Shabtai Horowitz (Hebrew: שבתי הורוויץ‎‎; c. 1590 – 1660) was a rabbi and talmudist, probably born in Ostroh, Volhynia. He was the son of the kabbalist Isaiah Horowitz, and at an early age married the daughter of the wealthy and scholarly Moses Charif of Lublin. With his father he seems to have gone to Prague, where he occupied a position as preacher; from Prague he went as rabbi to Fürth, whence he was called to Frankfurt am Main about 1632, and finally to Vienna about 1650. There he died on April 12, 1660.

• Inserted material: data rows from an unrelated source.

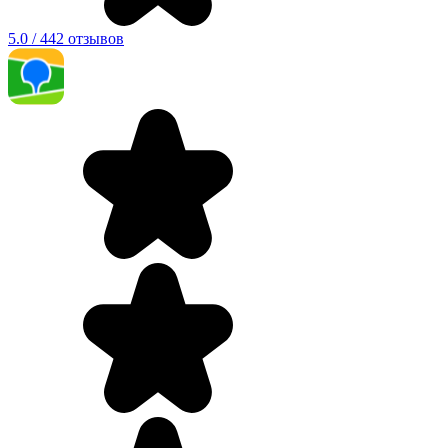
5.0 / 442 отзывов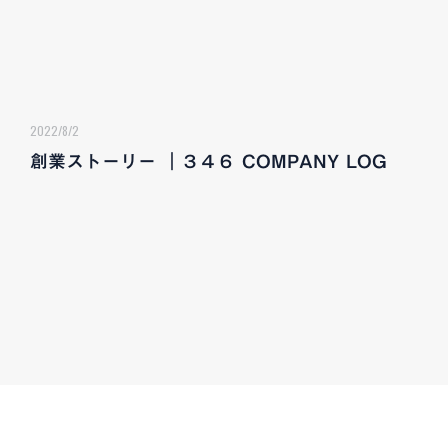
2022/8/2
創業ストーリー ｜３４６ COMPANY LOG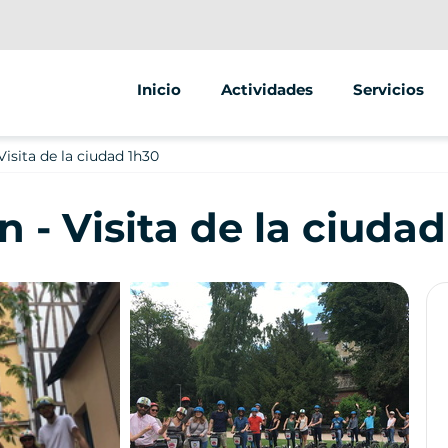
Inicio
Actividades
Servicios
Segway
Animaciones
isita de la ciudad 1h30
Venta ambul
- Visita de la ciudad
Venta de veh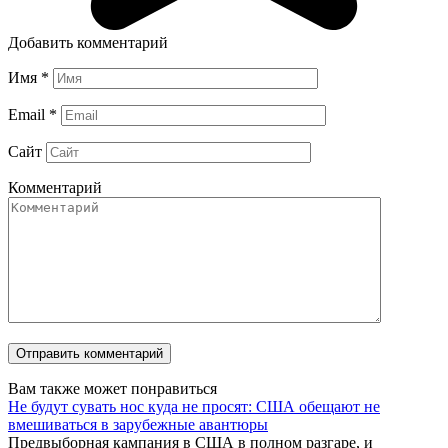
Добавить комментарий
Имя
*
Email
*
Сайт
Комментарий
Вам также может понравиться
Не будут сувать нос куда не просят: США обещают не
вмешиваться в зарубежные авантюры
Предвыборная кампания в США в полном разгаре, и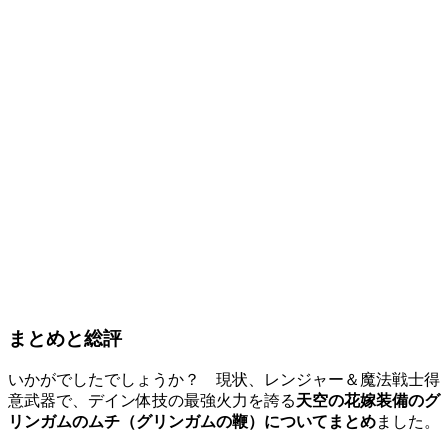
まとめと総評
いかがでしたでしょうか？ 現状、レンジャー＆魔法戦士得
意武器で、デイン体技の最強火力を誇る
天空の花嫁装備のグ
リンガムのムチ（グリンガムの鞭）についてまとめ
ました。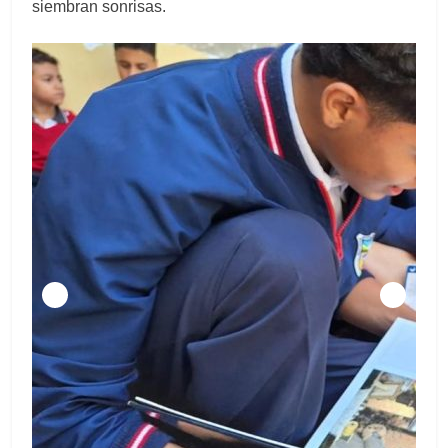
siembran sonrisas.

Horowitz wrote additions to his grandfather Abraham's Emeḳ Berakah (which appeared first in the Amsterdam edition of 1729), additions to his father's prayer-book, and a treatise on religious ethics under the title Vave Ha-Ammudim. This work he modestly designated as an introduction to his father's celebrated work Shnei Luchot Ha-Brit (The Two Tablets of the Covenant), with which it is always printed as an appendix. He also wrote an ethical testament (Ẓawwa'ah, Frankfurt-on-the-Oder, n.d., often reprinted). It contains, besides some very charitable teachings, exhortations to strictness in ritual practise and in kabbalistic studies. Shabbethai further wrote some prayers (included in his father's prayer-book), especially a selichah for the 20th of Sivan.